**Source material:**
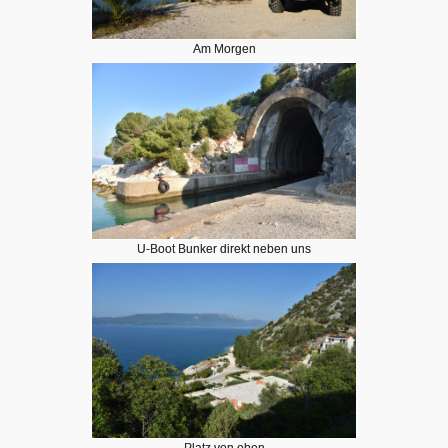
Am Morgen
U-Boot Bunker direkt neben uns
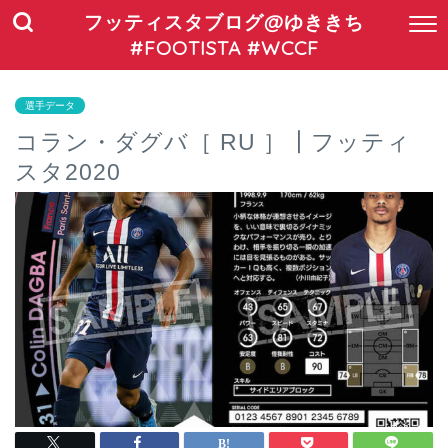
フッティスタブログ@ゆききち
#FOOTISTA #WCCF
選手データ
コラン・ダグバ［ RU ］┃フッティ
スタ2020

==

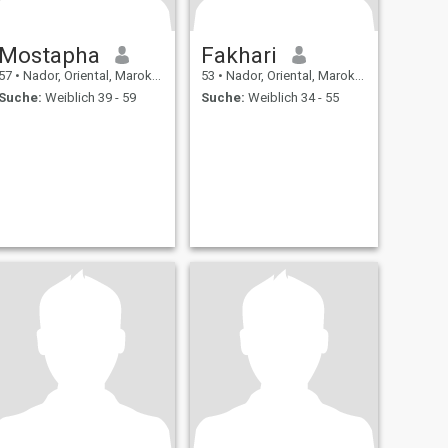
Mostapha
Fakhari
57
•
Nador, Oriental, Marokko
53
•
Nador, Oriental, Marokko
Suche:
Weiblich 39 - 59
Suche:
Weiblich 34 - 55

--

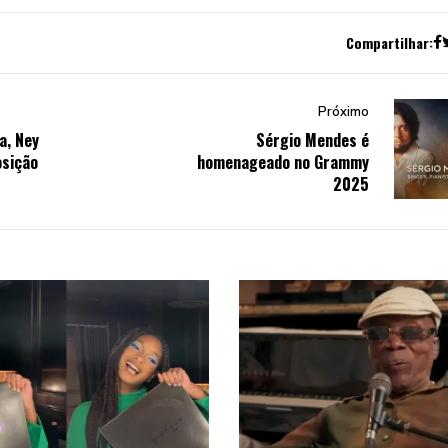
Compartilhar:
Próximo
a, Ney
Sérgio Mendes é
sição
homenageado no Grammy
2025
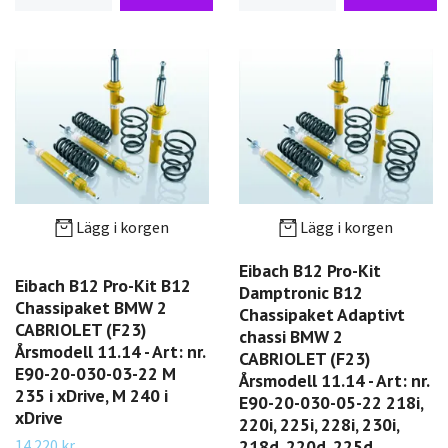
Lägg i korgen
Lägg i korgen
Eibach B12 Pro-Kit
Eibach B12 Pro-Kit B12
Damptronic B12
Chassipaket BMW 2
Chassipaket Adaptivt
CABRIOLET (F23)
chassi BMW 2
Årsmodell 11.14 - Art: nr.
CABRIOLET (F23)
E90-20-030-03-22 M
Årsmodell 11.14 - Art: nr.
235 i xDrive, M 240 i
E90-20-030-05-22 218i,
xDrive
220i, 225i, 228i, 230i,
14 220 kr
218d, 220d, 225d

**Aim of the exercise:**
Whenever a line of the data above includes the word "Chassipaket", copy that line.

**Your response:**
Chassipaket BMW 2
Chassipaket Adaptivt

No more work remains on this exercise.